* WHAT NEEDS TO BE DONE
All lines from the first one in the listing below to the one holding "Économie et Finance", inclusive, are to be copied exactly.

* GIVEN RECORDS
»»

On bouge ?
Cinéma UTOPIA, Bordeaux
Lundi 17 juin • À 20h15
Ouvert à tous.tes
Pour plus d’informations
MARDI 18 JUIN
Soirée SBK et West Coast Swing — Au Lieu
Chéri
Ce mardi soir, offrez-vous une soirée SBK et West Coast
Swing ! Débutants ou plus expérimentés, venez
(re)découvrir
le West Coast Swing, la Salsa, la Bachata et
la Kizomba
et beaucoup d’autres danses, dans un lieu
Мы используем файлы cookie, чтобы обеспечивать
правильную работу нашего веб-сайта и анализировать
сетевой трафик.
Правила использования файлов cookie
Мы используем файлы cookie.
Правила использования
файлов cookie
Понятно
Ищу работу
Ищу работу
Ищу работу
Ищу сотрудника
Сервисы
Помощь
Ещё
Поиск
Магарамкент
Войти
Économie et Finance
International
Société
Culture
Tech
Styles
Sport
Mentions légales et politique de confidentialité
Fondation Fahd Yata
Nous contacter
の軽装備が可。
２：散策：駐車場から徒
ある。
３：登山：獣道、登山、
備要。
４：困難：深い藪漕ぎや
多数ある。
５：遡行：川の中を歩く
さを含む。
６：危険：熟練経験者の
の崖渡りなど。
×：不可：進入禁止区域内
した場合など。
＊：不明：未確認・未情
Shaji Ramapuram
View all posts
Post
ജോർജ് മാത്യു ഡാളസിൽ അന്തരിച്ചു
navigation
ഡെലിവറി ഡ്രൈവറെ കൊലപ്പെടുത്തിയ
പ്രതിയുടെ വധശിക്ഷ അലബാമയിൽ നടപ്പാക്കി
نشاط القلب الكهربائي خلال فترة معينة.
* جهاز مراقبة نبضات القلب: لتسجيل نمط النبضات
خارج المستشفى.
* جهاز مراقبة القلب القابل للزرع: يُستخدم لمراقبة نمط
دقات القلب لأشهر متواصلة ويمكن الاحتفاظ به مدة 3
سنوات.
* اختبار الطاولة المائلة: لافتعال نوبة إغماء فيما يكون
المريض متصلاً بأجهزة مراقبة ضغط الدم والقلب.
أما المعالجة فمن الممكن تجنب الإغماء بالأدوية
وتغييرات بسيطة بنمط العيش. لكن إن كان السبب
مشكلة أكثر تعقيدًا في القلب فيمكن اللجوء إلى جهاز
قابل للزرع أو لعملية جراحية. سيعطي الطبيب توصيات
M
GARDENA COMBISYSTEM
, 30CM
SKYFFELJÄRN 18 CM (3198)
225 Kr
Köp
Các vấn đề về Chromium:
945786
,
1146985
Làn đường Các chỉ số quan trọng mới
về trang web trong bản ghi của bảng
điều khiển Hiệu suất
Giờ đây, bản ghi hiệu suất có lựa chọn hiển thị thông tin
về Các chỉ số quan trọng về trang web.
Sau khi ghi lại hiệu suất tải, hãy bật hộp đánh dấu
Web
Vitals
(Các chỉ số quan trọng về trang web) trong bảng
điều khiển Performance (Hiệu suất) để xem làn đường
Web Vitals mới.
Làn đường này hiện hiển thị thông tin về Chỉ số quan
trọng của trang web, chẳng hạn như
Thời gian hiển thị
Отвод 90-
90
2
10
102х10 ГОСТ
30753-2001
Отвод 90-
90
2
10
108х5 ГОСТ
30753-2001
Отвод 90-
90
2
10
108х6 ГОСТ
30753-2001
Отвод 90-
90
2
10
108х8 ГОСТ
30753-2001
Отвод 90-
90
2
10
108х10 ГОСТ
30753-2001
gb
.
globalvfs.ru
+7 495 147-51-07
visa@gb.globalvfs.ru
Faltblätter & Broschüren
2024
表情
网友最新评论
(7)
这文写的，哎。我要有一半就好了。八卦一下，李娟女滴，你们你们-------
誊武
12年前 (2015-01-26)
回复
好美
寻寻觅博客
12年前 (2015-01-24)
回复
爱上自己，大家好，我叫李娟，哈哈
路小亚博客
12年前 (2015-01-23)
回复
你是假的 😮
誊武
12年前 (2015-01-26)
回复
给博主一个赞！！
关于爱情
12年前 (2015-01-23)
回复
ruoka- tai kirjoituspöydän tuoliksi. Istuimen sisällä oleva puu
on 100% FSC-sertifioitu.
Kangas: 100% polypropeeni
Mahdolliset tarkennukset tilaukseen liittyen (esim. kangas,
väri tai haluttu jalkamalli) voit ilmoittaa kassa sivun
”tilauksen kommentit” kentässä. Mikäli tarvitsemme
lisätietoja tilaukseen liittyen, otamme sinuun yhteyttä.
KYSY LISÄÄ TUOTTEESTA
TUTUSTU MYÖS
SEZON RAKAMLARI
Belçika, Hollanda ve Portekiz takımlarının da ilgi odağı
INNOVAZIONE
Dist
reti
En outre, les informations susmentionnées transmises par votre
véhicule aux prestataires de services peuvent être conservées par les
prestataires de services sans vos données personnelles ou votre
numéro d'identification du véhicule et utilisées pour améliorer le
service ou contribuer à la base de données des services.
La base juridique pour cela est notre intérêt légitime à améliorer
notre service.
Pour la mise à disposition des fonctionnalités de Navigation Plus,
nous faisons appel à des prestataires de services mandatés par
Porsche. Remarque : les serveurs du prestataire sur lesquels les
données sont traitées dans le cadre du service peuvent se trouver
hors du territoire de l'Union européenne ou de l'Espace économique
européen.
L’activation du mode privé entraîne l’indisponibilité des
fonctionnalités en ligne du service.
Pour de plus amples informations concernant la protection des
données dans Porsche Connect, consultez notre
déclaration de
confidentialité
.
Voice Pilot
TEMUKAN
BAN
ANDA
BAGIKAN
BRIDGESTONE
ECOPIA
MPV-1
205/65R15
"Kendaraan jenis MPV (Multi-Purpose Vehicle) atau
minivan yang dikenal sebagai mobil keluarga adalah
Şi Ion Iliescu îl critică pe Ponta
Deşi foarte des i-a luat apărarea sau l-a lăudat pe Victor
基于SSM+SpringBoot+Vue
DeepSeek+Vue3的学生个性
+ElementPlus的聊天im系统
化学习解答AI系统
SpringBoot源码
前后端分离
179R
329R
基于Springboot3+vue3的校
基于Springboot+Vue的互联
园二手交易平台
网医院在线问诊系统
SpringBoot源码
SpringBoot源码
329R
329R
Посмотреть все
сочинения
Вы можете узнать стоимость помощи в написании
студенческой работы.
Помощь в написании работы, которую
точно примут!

««

* WORKED SOLUTION
On bouge ?
Cinéma UTOPIA, Bordeaux
Lundi 17 juin • À 20h15
Ouvert à tous.tes
Pour plus d’informations
MARDI 18 JUIN
Soirée SBK et West Coast Swing — Au Lieu
Chéri
Ce mardi soir, offrez-vous une soirée SBK et West Coast
Swing ! Débutants ou plus expérimentés, venez
(re)découvrir
le West Coast Swing, la Salsa, la Bachata et
la Kizomba
et beaucoup d’autres danses, dans un lieu
Мы используем файлы cookie, чтобы обеспечивать
правильную работу нашего веб-сайта и анализировать
сетевой трафик.
Правила использования файлов cookie
Мы используем файлы cookie.
Правила использования
файлов cookie
Понятно
Ищу работу
Ищу работу
Ищу работу
Ищу сотрудника
Сервисы
Помощь
Ещё
Поиск
Магарамкент
Войти
Économie et Finance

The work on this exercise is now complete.